START THE INPUT

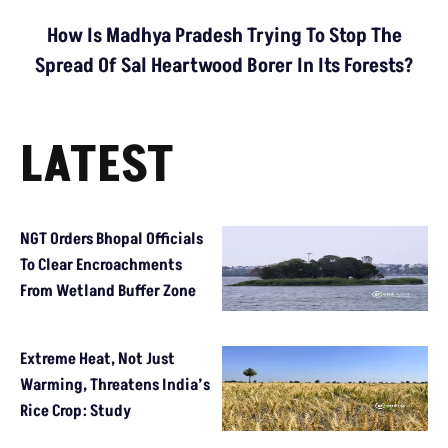
How Is Madhya Pradesh Trying To Stop The
Spread Of Sal Heartwood Borer In Its Forests?
LATEST
NGT Orders Bhopal Officials
To Clear Encroachments
From Wetland Buffer Zone
Extreme Heat, Not Just
Warming, Threatens India’s
Rice Crop: Study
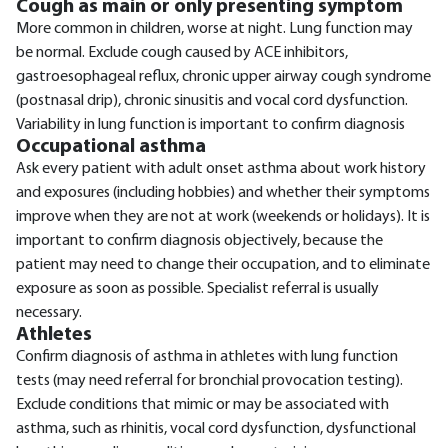
Cough as main or only presenting symptom
More common in children, worse at night. Lung function may
be normal. Exclude cough caused by ACE inhibitors,
gastroesophageal reflux, chronic upper airway cough syndrome
(postnasal drip), chronic sinusitis and vocal cord dysfunction.
Variability in lung function is important to confirm diagnosis
Occupational asthma
Ask every patient with adult onset asthma about work history
and exposures (including hobbies) and whether their symptoms
improve when they are not at work (weekends or holidays). It is
important to confirm diagnosis objectively, because the
patient may need to change their occupation, and to eliminate
exposure as soon as possible. Specialist referral is usually
necessary.
Athletes
Confirm diagnosis of asthma in athletes with lung function
tests (may need referral for bronchial provocation testing).
Exclude conditions that mimic or may be associated with
asthma, such as rhinitis, vocal cord dysfunction, dysfunctional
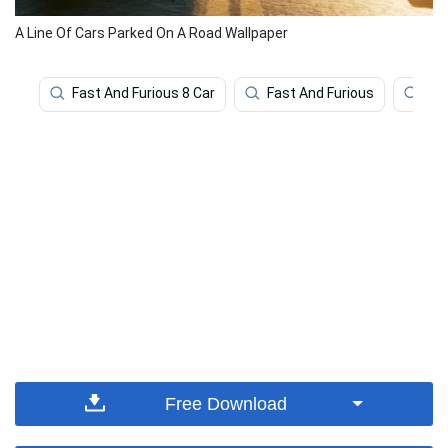
A Line Of Cars Parked On A Road Wallpaper
Fast And Furious 8 Car
Fast And Furious
Fas
Free Download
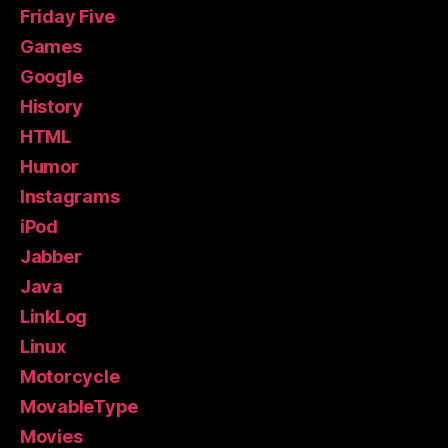
Friday Five
Games
Google
History
HTML
Humor
Instagrams
iPod
Jabber
Java
LinkLog
Linux
Motorcycle
MovableType
Movies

END THE INPUT

• _TASK PROMPT_
This task asks for the data above repeated exactly, without a single picture.

• _SOLUTION FOR THIS TASK_
How Is Madhya Pradesh Trying To Stop The
Spread Of Sal Heartwood Borer In Its Forests?
LATEST
NGT Orders Bhopal Officials
To Clear Encroachments
From Wetland Buffer Zone
Extreme Heat, Not Just
Warming, Threatens India’s
Rice Crop: Study
Cough as main or only presenting symptom
More common in children, worse at night. Lung function may
be normal. Exclude cough caused by ACE inhibitors,
gastroesophageal reflux, chronic upper airway cough syndrome
(postnasal drip), chronic sinusitis and vocal cord dysfunction.
Variability in lung function is important to confirm diagnosis
Occupational asthma
Ask every patient with adult onset asthma about work history
and exposures (including hobbies) and whether their symptoms
improve when they are not at work (weekends or holidays). It is
important to confirm diagnosis objectively, because the
patient may need to change their occupation, and to eliminate
exposure as soon as possible. Specialist referral is usually
necessary.
Athletes
Confirm diagnosis of asthma in athletes with lung function
tests (may need referral for bronchial provocation testing).
Exclude conditions that mimic or may be associated with
asthma, such as rhinitis, vocal cord dysfunction, dysfunctional
A Line Of Cars Parked On A Road Wallpaper
Fast And Furious 8 Car
Fast And Furious
Fas
Free Download
Friday Five
Games
Google
History
HTML
Humor
Instagrams
iPod
Jabber
Java
LinkLog
Linux
Motorcycle
MovableType
Movies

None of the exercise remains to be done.